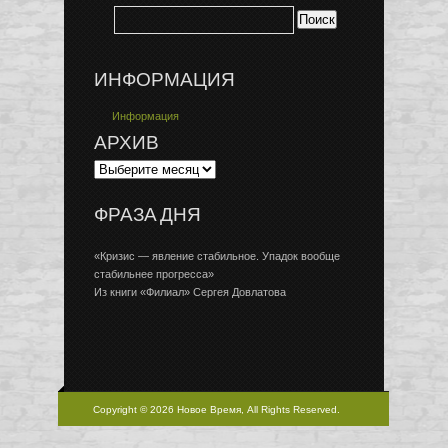
ИНФОРМАЦИЯ
Информация
АРХИВ
ФРАЗА ДНЯ
«Кризис — явление стабильное. Упадок вообще
стабильнее прогресса»
Из книги «Филиал» Сергея Довлатова
Copyright © 2026 Новое Время, All Rights Reserved.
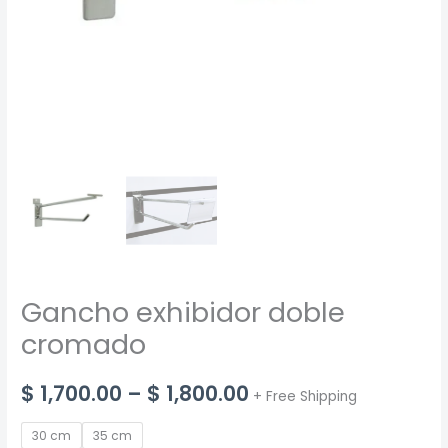
Gancho exhibidor doble
cromado
Price
$
1,700.00
–
$
1,800.00
+ Free Shipping
range:
30 cm
35 cm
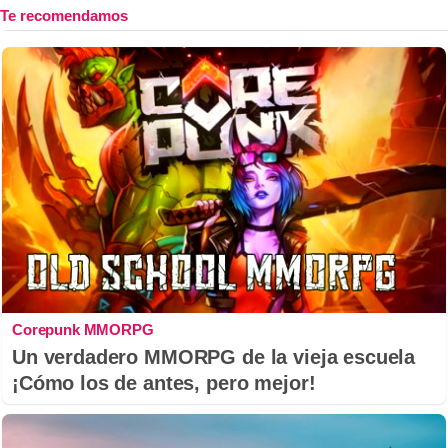
Corepunk MMORPG
Un verdadero MMORPG de la vieja escuela
¡Cómo los de antes, pero mejor!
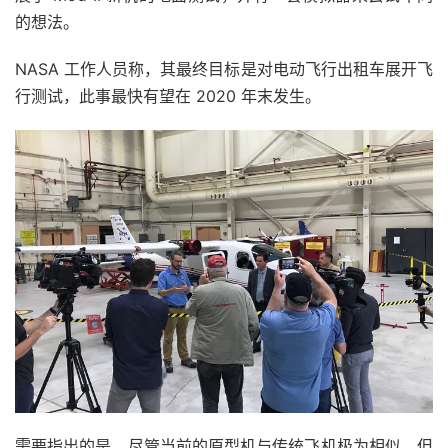
的想法。
NASA 工作人员称，其最终目标是对电动飞行出租车展开飞
行测试，此事最快有望在 2020 年末发生。
需要指出的是，尽管当前的原型机与传统飞机极为相似，但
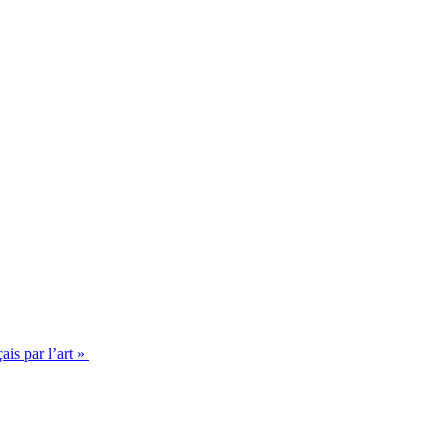
s par l’art »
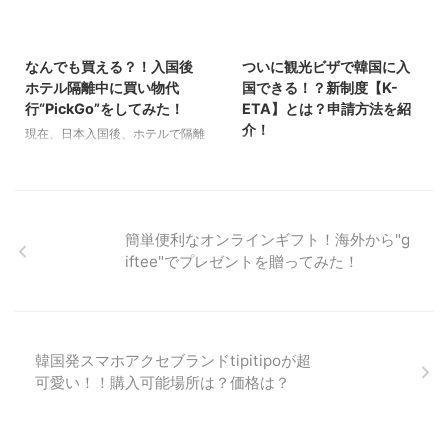
YouTube！！ 通勤時間も暇な時
までを、書いていこうと思いま
2023/10/21
2022/5/19
も寝る前も、いつでもどこでも無
す！ 出国前日までの過ごし方 出
料で見れるYoutubeで、韓国語に
国日が7月25日だったので、7月
なんでも買える？！入国後
ついに観光ビザで韓国に入
関する講義を見漁りました。 そ
中は、とにかく最後に会える友人
ホテル隔離中に買い物代
国できる！？新制度【K-
こで、インフルエンサーが勉強法
と会うこと、荷物準備、出国前の
行“PickGo”をしてみた！
ETA】とは？申請方法を紹
まとめを発信しているものではな
手続きをすることで忙しく過ごし
介！
現在、日本入国後、ホテルで隔離
く、ちゃんとした韓国語を扱う専
ました。 小学校から大学、会社
中なのですが、 「お菓子が食べ
2022年に入り、コロナ対策が緩
門機関が韓国語講座として提供し
の同期、などなど、今までお世話
たい！！コーヒー飲みた
和されて、海外旅行が出来る日が
て ...
になった友人と出来るだけ少人数
い！！！」という欲望が出てきま
徐々に近づいていると思います。
かつ日中(風通しが良い場所で ...
した。 仁川空港で、隔離中の食
約3年ほど渡韓できていない韓国
べ物を買いこもうと思っていたの
好きの方々は、韓国に行きたくて
簡単便利なオンラインギフト！海外から"g
に、なぜか忘れてしまい、持ち込
うずうずしている人も多いのでは
iftee"でプレゼントを贈ってみた！
みの食べ物がほぼ無い状態で隔離
ないでしょうか。 今回は、コロ
に入ってしまいました（泣） そ
ナ流行以前には無かった「K-
んななか、成田空港周辺でも使え
ETA」という制度を紹介します。
る買い物代行サービスを発見した
正しい情報を入手して、安心安全
ので、利用して、 お菓子とコー
に、韓国旅行が出来るように、こ
韓国発スマホアクセブランドtipitipoが超
ヒーをゲットできました！！
の記事が参考になれば嬉しいで
可愛い！！購入可能場所は？価格は？
「PickGo」というサービスにつ
す。 現在、韓国に入国可能なの
いて紹介します！ PickGo
か？ 本記事を作成したのが2022
PickGo - 欲しいものが当日届く
年5月時点では、一般的な旅行者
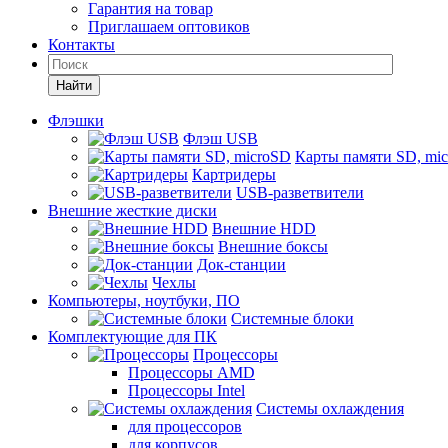
Гарантия на товар
Приглашаем оптовиков
Контакты
Найти
Флэшки
Флэш USB
Карты памяти SD, mi
Картридеры
USB-разветвители
Внешние жесткие диски
Внешние HDD
Внешние боксы
Док-станции
Чехлы
Компьютеры, ноутбуки, ПО
Системные блоки
Комплектующие для ПК
Процессоры
Процессоры AMD
Процессоры Intel
Системы охлаждения
для процессоров
для корпусов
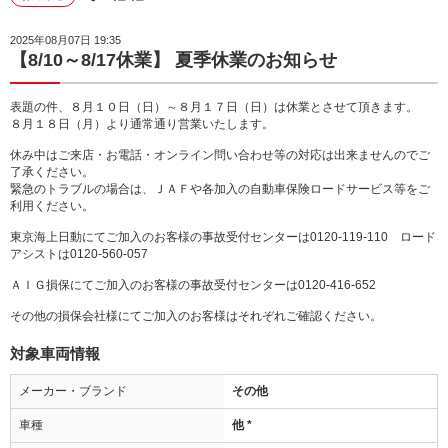
2025年08月07日 19:35
【8/10～8/17休業】 夏季休業のお知らせ
表題の件、８月１０日（日）～８月１７日（日）は休業とさせて頂きます。
８月１８日（月）より通常通り営業いたします。
休み中はご来店・お電話・オンライン問い合わせ等の対応は出来ませんのでご
了承ください。
緊急のトラブルの場合は、ＪＡＦや各加入の自動車保険ロードサービス等をご
利用ください。
東京海上日動にてご加入のお客様の事故受付センターは0120-119-110 ロード
アシストは0120-560-057
ＡＩＧ損保にてご加入のお客様の事故受付センターは0120-416-652
その他の損保会社様にてご加入のお客様はそれぞれご確認ください。
対象車両情報
メーカー・ブランド
その他
車種
他 *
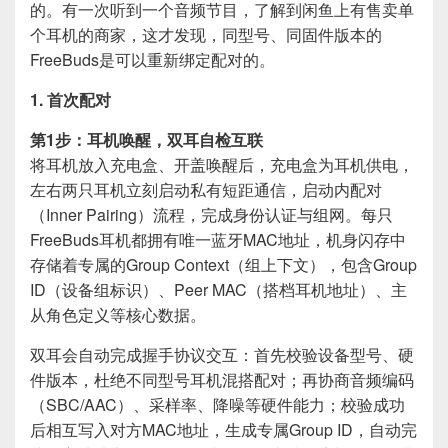
的。有一次听到一个音频节目，了解到闲鱼上有售卖单
个耳机的商家，这才发现，同型号、同固件版本的
FreeBuds是可以重新绑定配对的。
1. 首次配对
第1步：耳机唤醒，双耳自检互联
将耳机放入充电盒、开盖唤醒后，充电盒为耳机供电，
左右两只耳机立刻启动私有短距通信，启动内配对
（Inner Pairing）流程，完成身份认证与组网。每只
FreeBuds耳机都拥有唯一蓝牙MAC地址，机身闪存中
存储着专属的Group Context（组上下文），包含Group
ID（设备组标识）、Peer MAC（搭档耳机地址）、主
从角色定义等核心数据。
双耳会自动完成握手协议交互：首先校验设备型号、硬
件版本，杜绝不同型号耳机混搭配对；再协商音频编码
（SBC/AAC）、采样率、降噪等硬件能力；校验成功
后相互写入对方MAC地址，生成专属Group ID，自动完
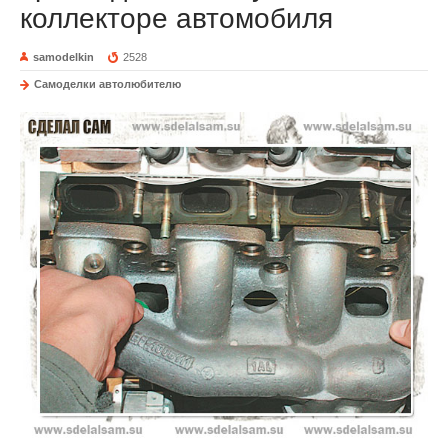
коллекторе автомобиля
samodelkin
2528
Самоделки автолюбителю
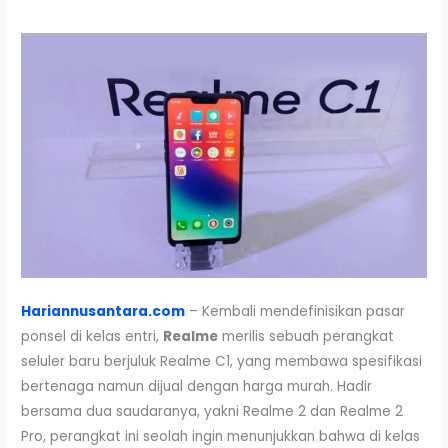
Hariannusantara.com
– Kembali mendefinisikan pasar
ponsel di kelas entri,
Realme
merilis sebuah perangkat
seluler baru berjuluk Realme C1, yang membawa spesifikasi
bertenaga namun dijual dengan harga murah. Hadir
bersama dua saudaranya, yakni Realme 2 dan Realme 2
Pro, perangkat ini seolah ingin menunjukkan bahwa di kelas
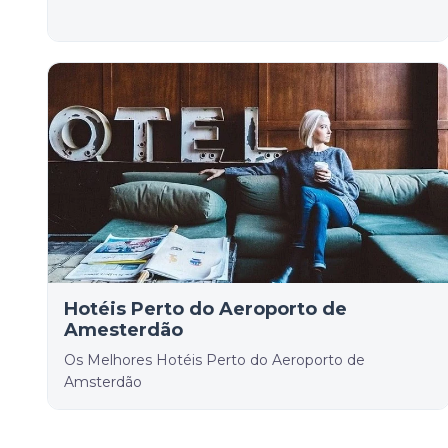
Hotéis Perto do Aeroporto de
Amesterdão
Os Melhores Hotéis Perto do Aeroporto de
Amsterdão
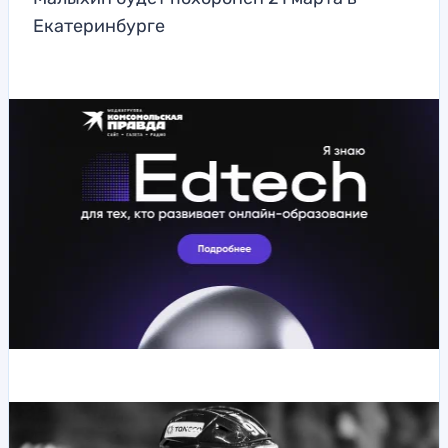
Екатеринбурге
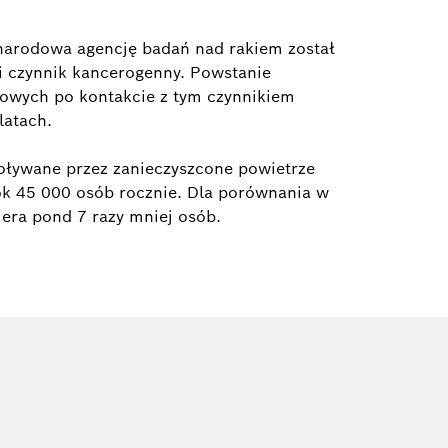
narodowa agencję badań nad rakiem został
i czynnik kancerogenny. Powstanie
owych po kontakcie z tym czynnikiem
latach.
ływane przez zanieczyszcone powietrze
 ok 45 000 osób rocznie. Dla porównania w
era pond 7 razy mniej osób.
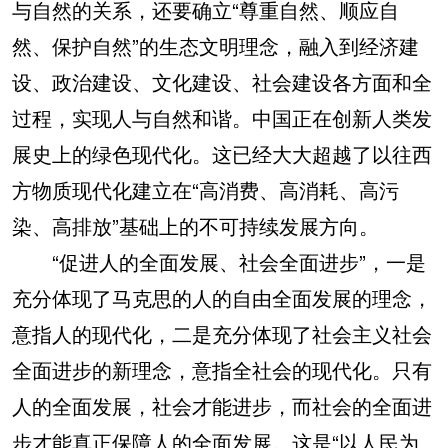
与自然的关系，还要确立“尊重自然、顺应自
然、保护自然”的生态文明理念，融入到经济建
设、政治建设、文化建设、社会建设各方面和全
过程，实现人与自然和谐。中国正在创新人类发
展史上的绿色现代化。这已经大大超越了以往西
方物质现代化建立在“高消费、高消耗、高污
染、高排放”基础上的不可持续发展方向。
“促进人的全面发展、社会全面进步”，一是
充分体现了马克思的人的自由全面发展的理念，
意指人的现代化，二是充分体现了社会主义社会
全面进步的新理念，意指全社会的现代化。只有
人的全面发展，社会才能进步，而社会的全面进
步才能真正保障人的全面发展。这是“以人民为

Directions for this task ▸ Go through the material above and report each line containing "Процессоры".

Result ▸
Процессоры
Процессоры AMD
Процессоры Intel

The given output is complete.